“So what do we do now?” Lessons from the AAC&U 2017 Annual Meeting

At whose expense are service learning and diversity courses effective? Can U.S. education policy stop telling poor students what to do (and instead provide them with resources and opportunities)? How can we avoid reproducing oppressions in our social justice work in education?

These are just some of the difficult and important questions addressed at this year’s AAC&U Annual Meeting, “Building Trust in the Promise of Liberal Education.” Without a doubt, the most common refrain, resounding over and over again, was “so what do we do now?” Now that Trump is president and the intersecting axes of discrimination and oppression are multiplying, intensifying, and sanctioned by the U.S. president.

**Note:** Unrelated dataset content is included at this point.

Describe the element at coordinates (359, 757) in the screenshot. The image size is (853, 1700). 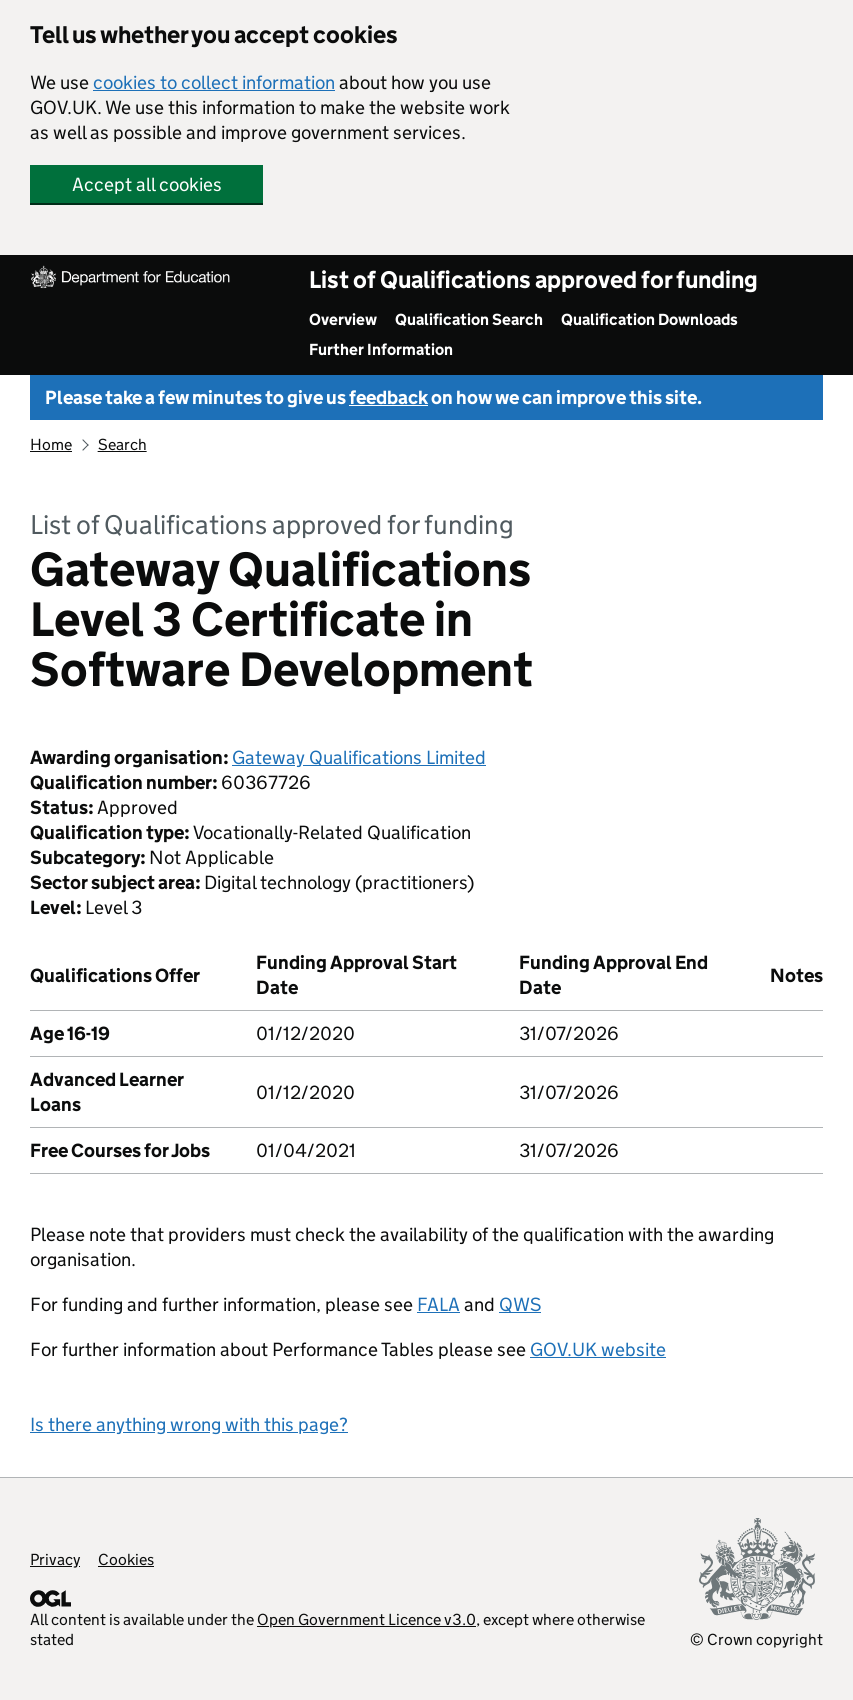 I see `Gateway Qualifications Limited` at that location.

To back up a bit: the AAC&U is the Association of American Colleges & Universities. Two thousand college and university administrators, presidents, deans, faculty, graduate students, and (to my delight) undergraduates, from all over the world, attended this year’s conference in San Francisco. I was there receiving the 2017 K. Patricia Cross Future Leaders Award and to find out what this AAC&U organization is all about. Without a doubt, the highlight of the conference was getting to know the other recipients – graduate students from different schools and disciplines who are transforming education in order to improve society. Their resumes are impressive, to say the very least, but in person they far exceed what a professional bio can capture. Their generosity, kindness, fierce intellect, humor, determination, care, and bravery are, as Lee Knefelkamp, quoting Maxine Greene, kept saying “a light in dark times.” I hope we will remain friends for years to come.